WHAT YOU HAVE TO DO.
Copy the result of filtering the entries below for lines that include the string "California".

PROVIDED DATA.
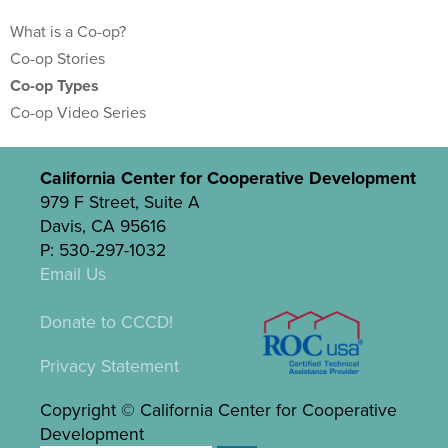
What is a Co-op?
Co-op Stories
Co-op Types
Co-op Video Series
California Center for Cooperative Development
979 F Street, Suite A
Davis, CA 95616
P: 530-297-1032
Email Us
Donate to CCCD!
Privacy Statement
Copyright © California Center for Cooperative
Development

RESULT.
California Center for Cooperative Development
Copyright © California Center for Cooperative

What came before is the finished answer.